Squeeze: Greatest Hits

Squeeze
Greatest Hits
A&M
2001-09-18

Squeeze were never cool. One viewing of their atrocious videos proves that they could not compete in the image wars of the early 1980s. Their strength was always songwriting and as a result, their music has not dated as markedly as that of some of their peers. So the American release of their Greatest Hits, a chronological overview of their career up to 1990, arrives at a good time: though their best songs transcend quirky production values, the current wave of ’80s retro will likely garner them many new fans.

Indeed, Squeeze’s early, distinctly New Wave singles stand apart from the later ones by virtue of an abundant use of synthesizer effects. Though the instrumentation on “Take Me, I’m Yours” and “Goodbye Girl” ties them firmly to a time and place, the sheer quality of those songs reflects an exuberance and skill, impervious to age.

But the best and most timeless Squeeze songs tell stories, most of them bittersweet reflections on love and marriage. “Up The Junction” and “Labeled with Love” showcase this talent, merging Chris Difford’s gift for literate compactness with Glenn Tilbrook’s buoyant melodies. With “King George Street”, Squeeze turned in perhaps their greatest story-song; one of their most memorable tunes provides the backdrop for a moving tale of alcoholism and separation.

Greatest Hits also contains plenty of Squeeze’s trademark Beatle-esque lite-rockers. “Another Nail in My Heart” bounces along effortlessly; “Pulling Mussels (From a Shell)”, rife with specifically — and sometimes quizzically — English imagery, virtually defines New Wave classicism.

Glenn Tilbrook’s voice — a smoother McCartney, if such a thing exists — is a double-edged sword: it does well with witty narratives but runs into trouble on the more emotional fare.
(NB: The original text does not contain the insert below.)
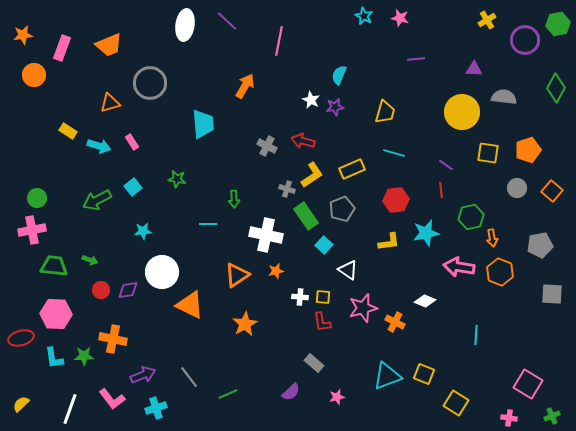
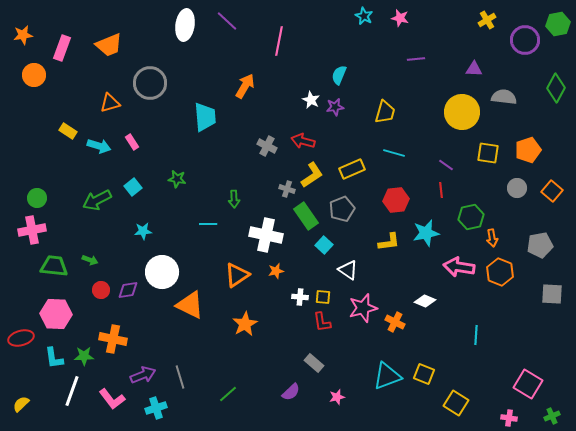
cyan trapezoid at (203, 124): moved 2 px right, 7 px up
gray line at (189, 377): moved 9 px left; rotated 20 degrees clockwise
green line at (228, 394): rotated 18 degrees counterclockwise
white line at (70, 409): moved 2 px right, 18 px up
For example, the tear-jerker “Last Time Forever” winds up sounding measured and dull instead of heartfelt. Likewise, on the faux R&B of “Hourglass”, he comes off as cute rather than clever. Only on the remarkable hit “Tempted”, where Tilbrook duets with on-again/off-again member Paul Carrack, does the band pull off anything resembling soulfulness.

Available in the UK since 1994, Greatest Hits surpasses their previous collection, Singles: 45’s and Under, only because it reproduces that record nearly verbatim, adding a few tracks from later albums and curiously omitting gems such as “If I Didn’t Love You” and “853-5937”. And unfortunately, it falls off in quality toward the end, as commercial obscurity drove the band to write simpler songs and more or less abandon their third-person narratives. For the most part, though, Squeeze operated squarely and expertly within the pop-rock boundaries that their tameness afforded them.

With songwriters as consistently good as Glenn Tilbrook and Chris Difford, a single disc compilation cannot cover all the bases. These 20 tracks instead provide an admirable, but not definitive portrait of a nearly great band.